Kommentar
08:04 Uhr, 26.01.2021

Eine Aktienmarkt-Blase, von der jeder weiß?

Immer mehr wird von einer Blase am Aktienmarkt gesprochen. Auch das Interesse der Anleger an dem Thema steigt. Wenn jeder Bescheid weiß, kann es dann überhaupt eine Blase geben?

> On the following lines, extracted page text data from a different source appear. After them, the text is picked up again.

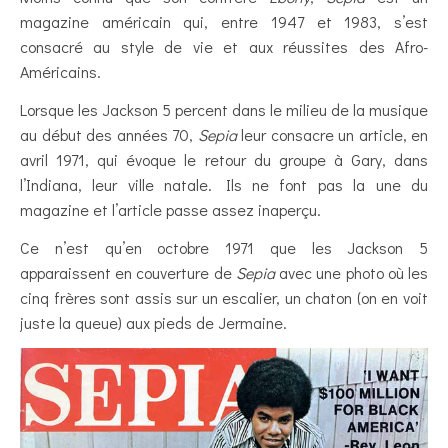
magazine américain qui, entre 1947 et 1983, s’est
consacré au style de vie et aux réussites des Afro-
Américains.
Lorsque les Jackson 5 percent dans le milieu de la musique
au début des années 70,
Sepia
leur consacre un article, en
avril 1971, qui évoque le retour du groupe à Gary, dans
l’Indiana, leur ville natale. Ils ne font pas la une du
magazine et l’article passe assez inaperçu.
Ce n’est qu’en octobre 1971 que les Jackson 5
apparaissent en couverture de
Sepia
avec une photo où les
cinq frères sont assis sur un escalier, un chaton (on en voit
juste la queue) aux pieds de Jermaine.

Investorenlegende Jeremy Grantham warnt seit einiger Zeit vor einer Blase. Da dieser immer noch nicht geplatzt ist, legt er regelmäßig nach. Aus einer gewöhnlichen Blase wurde zuletzt eine epische Blase. Persönlich halte ich den Markt für hoch bewertet. Von einer monumentalen Überbewertung würde ich jedoch nicht sprechen. Solange die Zinsen nicht steigen, ist die Überbewertung nicht episch. Ein Zinsanstieg würde eine Korrektur bedingen. Das halte ich in diesem Jahr für wahrscheinlich. Das hat aber nichts mit einer Aktienmarktblase zu tun. Genau davor warnt aber nicht nur Grantham. Immer mehr springen auf den Zug auf. Das hat mehrere Gründe.

Das berühmte Cash an der Seitenlinie ist fast erschöpft. Große Käufer sind Aktienfonds. Aktienfonds sind nie zu 100 % investiert. Sie halten zwischen 3 % und 6 % in Cash. Aktuell liegt der Prozentsatz auf dem tiefsten Stand seit 10 Jahren (Grafik 1). Fonds werden in den kommenden Monaten nicht mehr als große Käufer auftreten und den Markt stützen.

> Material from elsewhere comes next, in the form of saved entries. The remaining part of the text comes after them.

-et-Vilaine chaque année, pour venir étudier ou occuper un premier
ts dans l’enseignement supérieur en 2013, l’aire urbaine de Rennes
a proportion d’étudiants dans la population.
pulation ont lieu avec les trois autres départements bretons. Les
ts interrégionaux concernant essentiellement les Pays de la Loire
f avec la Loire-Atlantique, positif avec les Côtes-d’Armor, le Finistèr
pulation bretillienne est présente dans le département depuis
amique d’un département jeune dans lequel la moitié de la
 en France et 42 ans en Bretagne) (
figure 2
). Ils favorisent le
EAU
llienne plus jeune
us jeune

Aktive Investmentmanager haben ebenfalls eine sehr einseitige Positionierung. Nur Ende 2017 waren sie noch extremer positioniert (Grafik 2). Man kann nicht bestreiten, dass eine gewisse Euphorie im Markt herrscht. Kleinanleger kaufen nicht nur Aktien wie selten zuvor, sie kaufen vor allem Optionen.

Das Volumen erreichte in den letzten Monaten mehrere Rekorde. Das führt zu einer gewissen Problematik. Optionen müssen von jemandem angeboten werden. Die Anbieter von Optionen sichern sich ab. Ein Anleger kauft also z.B. eine Call Option auf Tesla. Steigt die Aktie, steigt der Gewinn des Anlegers. Ohne Absicherung würde der Anbieter einen Verlust erleiden.

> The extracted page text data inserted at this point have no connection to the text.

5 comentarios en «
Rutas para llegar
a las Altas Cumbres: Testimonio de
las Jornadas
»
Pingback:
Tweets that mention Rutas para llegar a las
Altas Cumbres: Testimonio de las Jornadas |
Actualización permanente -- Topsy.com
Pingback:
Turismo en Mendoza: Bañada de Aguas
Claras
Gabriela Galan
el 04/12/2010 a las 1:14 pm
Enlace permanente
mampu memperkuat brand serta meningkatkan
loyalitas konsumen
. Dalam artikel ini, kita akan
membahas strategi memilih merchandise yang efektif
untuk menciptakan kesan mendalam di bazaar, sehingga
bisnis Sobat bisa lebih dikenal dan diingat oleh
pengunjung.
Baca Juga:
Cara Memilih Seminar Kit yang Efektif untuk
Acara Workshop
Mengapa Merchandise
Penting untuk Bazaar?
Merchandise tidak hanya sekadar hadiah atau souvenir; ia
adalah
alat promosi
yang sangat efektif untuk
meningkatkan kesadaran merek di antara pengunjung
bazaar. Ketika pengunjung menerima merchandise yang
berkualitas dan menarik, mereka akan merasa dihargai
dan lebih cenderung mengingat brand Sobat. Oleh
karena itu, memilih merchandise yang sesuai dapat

Um den Verlust abzusichern, wird der Basiswert gekauft oder verkauft, je nachdem welche Optionen verkauft wurden. Aktuell ist das Geschehen ziemlich einseitig. Es werden Optionen gekauft, um auf steigende Kurse zu spekulieren. Das führt dazu, dass über die Absicherungsgeschäfte die Kurse auch tatsächlich gestützt werden.

Das ist ein positiver Rückkopplungseffekt. Wetten auf steigende Kursen führen zu steigenden Kursen. Das Gegenteil geschieht, wenn sich der Effekt umkehrt. Selloffs werden größer und volatiler. Genau davor haben viele Angst. Kehrt sich der aktuell positive Effekt erst einmal um, stehen die Kurse schnell 10-15 % tiefer.

Das Überraschende ist derzeit jedoch, dass kaum jemand an der Euphorie zweifelt. Das Suchinteresse im Internet ist historisch hoch (Grafik 3). Man befindet sich quasi sehenden Auges in einer Übertreibung. Kann das helfen, Schlimmes zu verhindern?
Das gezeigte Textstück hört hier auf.